[Extracted data entries]
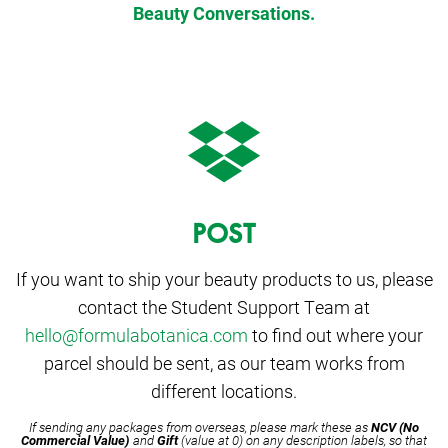
Beauty Conversations.
POST
If you want to ship your beauty products to us, please
contact the Student Support Team at
hello@formulabotanica.com
to find out where your
parcel should be sent, as our team works from
different locations.
If sending any packages from overseas, please mark these as
NCV (No
Commercial Value)
and
Gift
(value at 0) on any description labels, so that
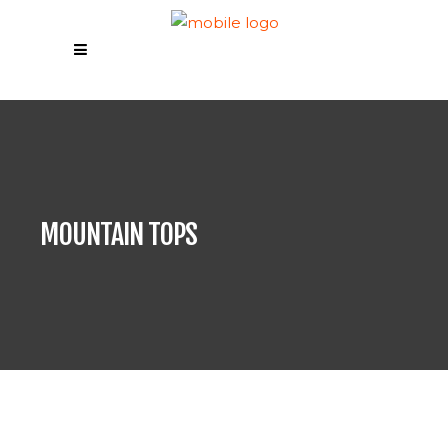
MOUNTAIN TOPS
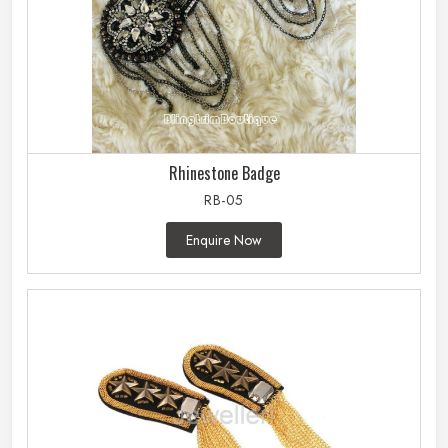
Rhinestone Badge
RB-05
Enquire Now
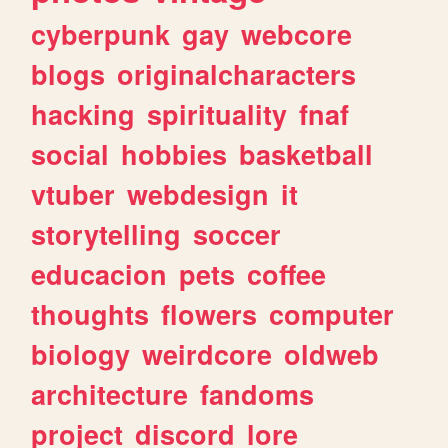
cyberpunk
gay
webcore
blogs
originalcharacters
hacking
spirituality
fnaf
social
hobbies
basketball
vtuber
webdesign
it
storytelling
soccer
educacion
pets
coffee
thoughts
flowers
computer
biology
weirdcore
oldweb
architecture
fandoms
project
discord
lore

Instructions for the task: Match on "your" and copy out every line of the entries that contains it.

Solution for this task:
If you want to ship your beauty products to us, please
to find out where your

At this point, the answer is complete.